EUR5.5 billion dividend for FCA shareholders reduced to EUR2.9 billion and 46% of Faurecia's shares to Stellantis shareholders.
Given the impact that the crisis due to Covid19 has had on the liquidity of the two companies, FCA and Peugeot have revised the terms of the merger. The expected EUR5.5 billion dividend for FCA shareholders was reduced to EUR2.9 billion. At the same time, 46% of Faurecia's shares, initially intended for Peugeot shareholders, will be distributed to Stellantis shareholders. Shareholders of the two companies will receive an equal 23% stake in Faurecia, while their 50/50 ownership of Stellantis will remain unchanged. This will allow FCA shareholders to receive the equivalent of approximately EUR1.3 billion, and thus offset the lower dividend. Finally, the Boards of Directors of the two companies will consider the possibility of distributing EUR500 million before the merger or EUR1 billion after the completion of the transaction. These decisions will be made in the light of FCA and Peugeot's prospects, the performance recorded and the market conditions. FCA and Peugeot also reported that estimated annual synergies since the company's creation have increased from EUR3.7 billion to over EUR5 billion. The estimated cost of achieving synergies has also increased from EUR2.8 billion to EUR4 billion. The other terms of the agreement have been confirmed and the merger is expected by the end of the 2021 first quarter.
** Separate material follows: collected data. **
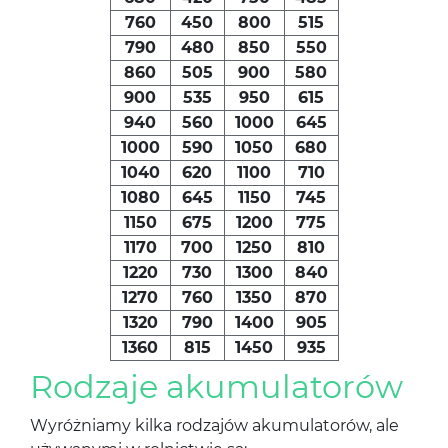
760
450
800
515
790
480
850
550
860
505
900
580
900
535
950
615
940
560
1000
645
1000
590
1050
680
1040
620
1100
710
1080
645
1150
745
1150
675
1200
775
1170
700
1250
810
1220
730
1300
840
1270
760
1350
870
1320
790
1400
905
1360
815
1450
935
Rodzaje akumulatorów
Wyróżniamy kilka rodzajów akumulatorów, ale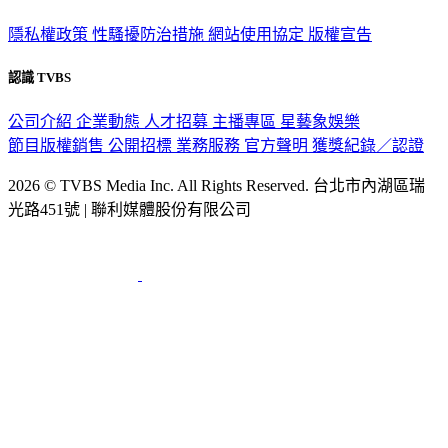
隱私權政策
性騷擾防治措施
網站使用協定
版權宣告
認識 TVBS
公司介紹
企業動態
人才招募
主播專區
星藝象娛樂
節目版權銷售
公開招標
業務服務
官方聲明
獲獎紀錄／認證
2026 © TVBS Media Inc. All Rights Reserved. 台北市內湖區瑞
光路451號 | 聯利媒體股份有限公司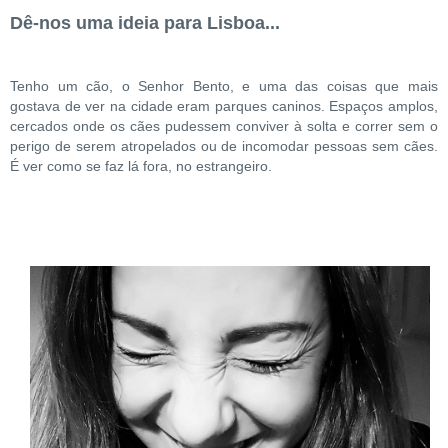
Dê-nos uma ideia para Lisboa...
Tenho um cão, o Senhor Bento, e uma das coisas que mais
gostava de ver na cidade eram parques caninos. Espaços amplos,
cercados onde os cães pudessem conviver à solta e correr sem o
perigo de serem atropelados ou de incomodar pessoas sem cães.
É ver como se faz lá fora, no estrangeiro.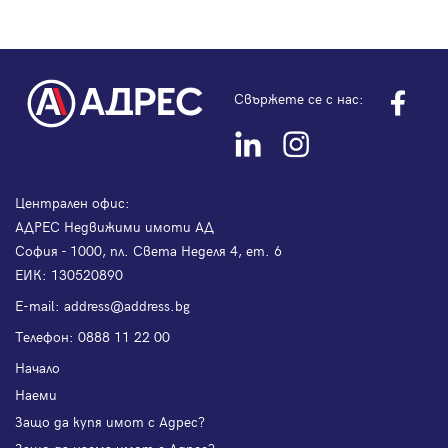
Свържете се с нас:
Централен офис:
АДРЕС Недвижими имоти АД
София - 1000, пл. Света Неделя 4, ет. 6
ЕИК: 130520890
Е-mail:
address@address.bg
Телефон:
0888 11 22 00
Начало
Наеми
Защо да купя имот с Адрес?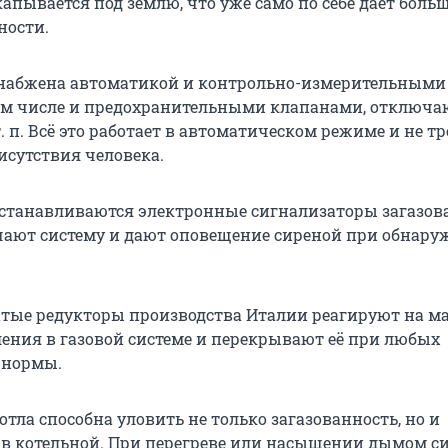
акапывается под землю, что уже само по себе даёт бол
ности.
 снабжена автоматикой и контрольно-измерительными
том числе и предохранительными клапанами, отключ
. п. Всё это работает в автоматическом режиме и не тр
исутствия человека.
 устанавливаются электронные сигнализаторы загазов
ают систему и дают оповещение сиреной при обнару
атые редукторы производства Италии реагируют на 
ения в газовой системе и перекрывают её при любых
 нормы.
отла способна уловить не только загазованность, но и
в котельной. При перегреве или насыщении дымом с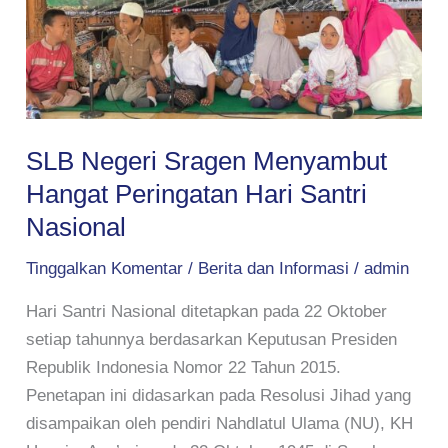
Hari
Santri
Nasional
SLB Negeri Sragen Menyambut
Hangat Peringatan Hari Santri
Nasional
Tinggalkan Komentar
/
Berita dan Informasi
/
admin
Hari Santri Nasional ditetapkan pada 22 Oktober
setiap tahunnya berdasarkan Keputusan Presiden
Republik Indonesia Nomor 22 Tahun 2015.
Penetapan ini didasarkan pada Resolusi Jihad yang
disampaikan oleh pendiri Nahdlatul Ulama (NU), KH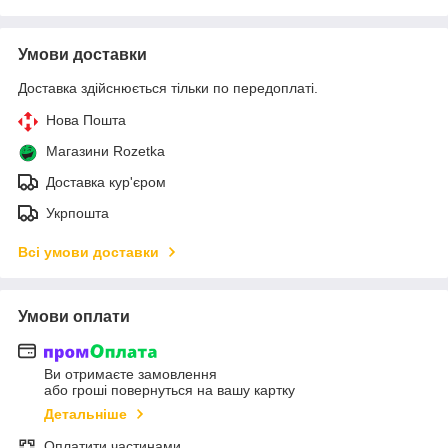
Умови доставки
Доставка здійснюється тільки по передоплаті.
Нова Пошта
Магазини Rozetka
Доставка кур'єром
Укрпошта
Всі умови доставки
Умови оплати
Ви отримаєте замовлення
або гроші повернуться на вашу картку
Детальніше
Оплатити частинами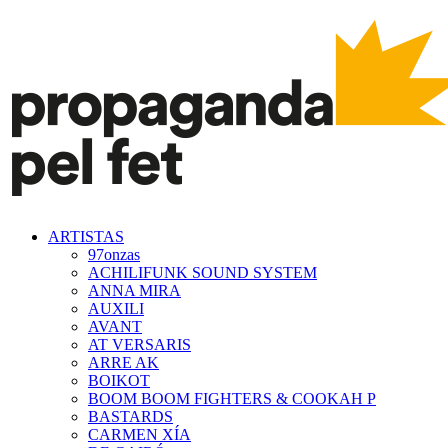
ARTISTAS
97onzas
ACHILIFUNK SOUND SYSTEM
ANNA MIRA
AUXILI
AVANT
AT VERSARIS
ARRE AK
BOIKOT
BOOM BOOM FIGHTERS & COOKAH P
BASTARDS
CARMEN XÍA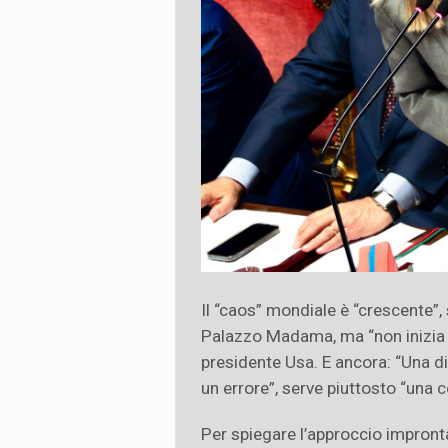
Il “caos” mondiale è “crescente”,
Palazzo Madama, ma “non inizia o
presidente Usa. E ancora: “Una d
un errore”, serve piuttosto “una 
Per spiegare l’approccio impronta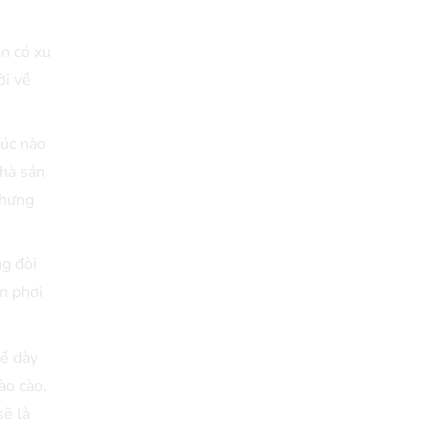
ạn có xu
ời về
lúc nào
nhà sản
Nhưng
g đòi
n phơi
bề dày
ào cào,
sẽ là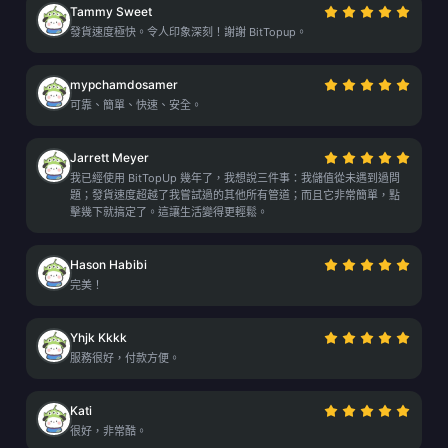
Tammy Sweet
發貨速度極快。令人印象深刻！謝謝 BitTopup。
mypchamdosamer
可靠、簡單、快速、安全。
Jarrett Meyer
我已經使用 BitTopUp 幾年了，我想說三件事：我儲值從未遇到過問
題；發貨速度超越了我嘗試過的其他所有管道；而且它非常簡單，點
擊幾下就搞定了。這讓生活變得更輕鬆。
Hason Habibi
完美！
Yhjk Kkkk
服務很好，付款方便。
Kati
很好，非常酷。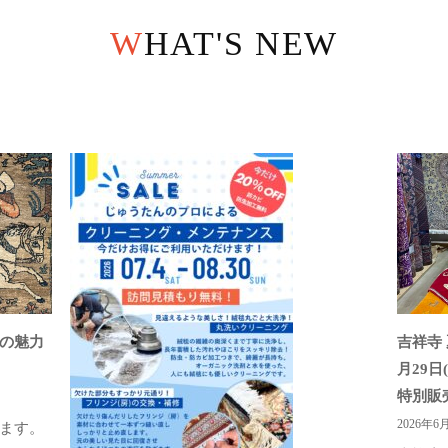
WHAT'S NEW
の魅力
吉祥寺 
月29
特別販
2026年6
ます。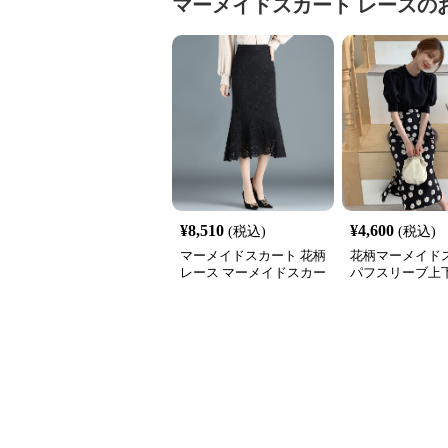
マーメイドスカート
レース
の
¥
8,510
¥
4,600
(税込)
(税込)
マーメイドスカート 花柄
花柄マーメイド
レース マーメイドスカー
パフスリーブ上
ト ミモレ丈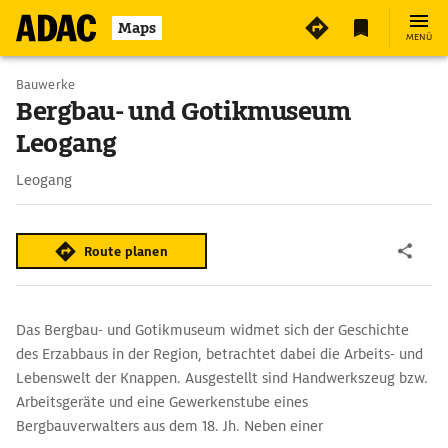
5
Maps
MENÜ
Bauwerke
Bergbau- und Gotikmuseum
Leogang
Leogang
Route planen
Das Bergbau- und Gotikmuseum widmet sich der Geschichte
des Erzabbaus in der Region, betrachtet dabei die Arbeits- und
Lebenswelt der Knappen. Ausgestellt sind Handwerkszeug bzw.
Arbeitsgeräte und eine Gewerkenstube eines
Bergbauverwalters aus dem 18. Jh. Neben einer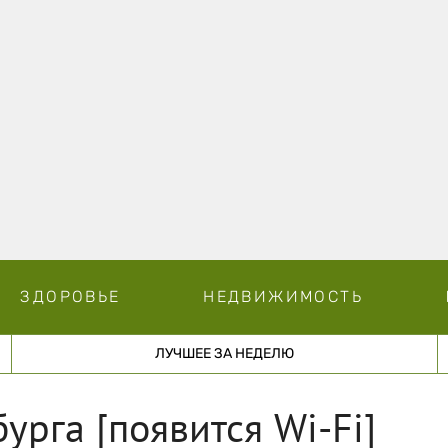
ЗДОРОВЬЕ
НЕДВИЖИМОСТЬ
ЛУЧШЕЕ ЗА НЕДЕЛЮ
урга [появится Wi-Fi]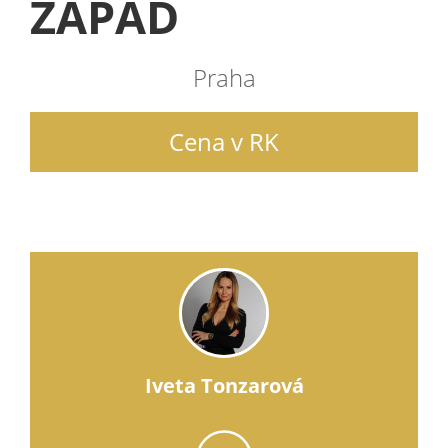
ZÁPAD
Praha
Cena v RK
Iveta Tonzarová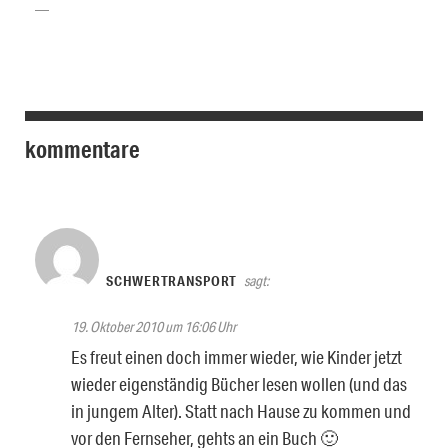
kommentare
SCHWERTRANSPORT
sagt:
19. Oktober 2010 um 16:06 Uhr
Es freut einen doch immer wieder, wie Kinder jetzt
wieder eigenständig Bücher lesen wollen (und das
in jungem Alter). Statt nach Hause zu kommen und
vor den Fernseher, gehts an ein Buch 🙂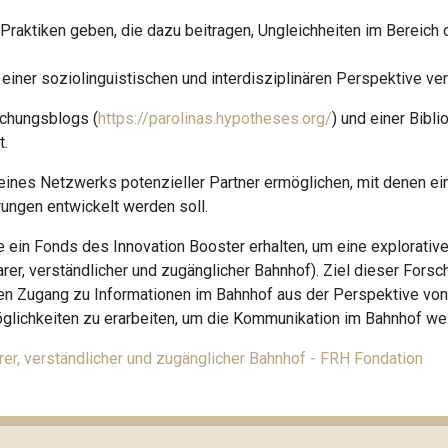
 Praktiken geben, die dazu beitragen, Ungleichheiten im Bereich
 einer soziolinguistischen und interdisziplinären Perspektive ver
schungsblogs (
https://parolinas.hypotheses.org/
) und einer Bibl
t.
eines Netzwerks potenzieller Partner ermöglichen, mit denen ei
ngen entwickelt werden soll.
in Fonds des Innovation Booster erhalten, um eine explorative
sbarer, verständlicher und zugänglicher Bahnhof). Ziel dieser Forsc
en Zugang zu Informationen im Bahnhof aus der Perspektive von
lichkeiten zu erarbeiten, um die Kommunikation im Bahnhof wei
er, verständlicher und zugänglicher Bahnhof - FRH Fondation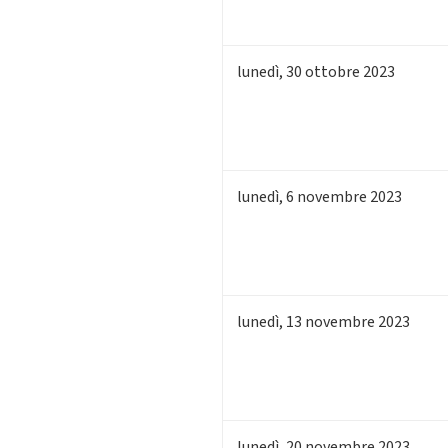
lunedì
,
30
ottobre 2023
lunedì
,
6
novembre 2023
lunedì
,
13
novembre 2023
lunedì
,
20
novembre 2023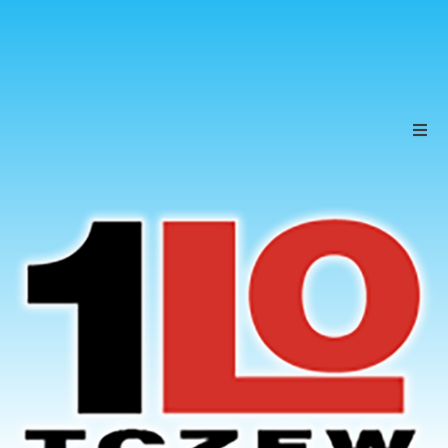
Szkoła
Uczniowie
Rodzice
KONTAKT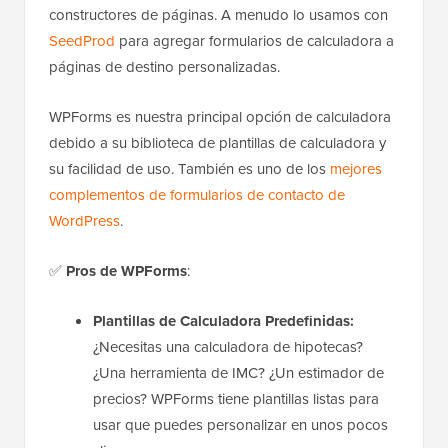
constructores de páginas. A menudo lo usamos con
SeedProd
para agregar formularios de calculadora a
páginas de destino personalizadas.
WPForms es nuestra principal opción de calculadora
debido a su biblioteca de plantillas de calculadora y
su facilidad de uso. También es uno de los
mejores
complementos de formularios de contacto de
WordPress
.
✅
Pros de WPForms
:
Plantillas de Calculadora Predefinidas:
¿Necesitas una calculadora de hipotecas?
¿Una herramienta de IMC? ¿Un estimador de
precios? WPForms tiene plantillas listas para
usar que puedes personalizar en unos pocos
For FCA shareholders the remuneration will be EUR1.3 billion lower, while for Peugeot shareholders the loss will be EUR1.9 billion. In a period of strong economic stress, the revision of the agreement represents positive news. It improves the financial position of the new car company and at the same time removes uncertainty about the merger continuation. Although we are aware of the volatility that has been characterizing the markets in the last period, analyzing FCA from a fundamental point of view, we believe that the company has great growth potential for the next few years, which is why it is a BUY for us.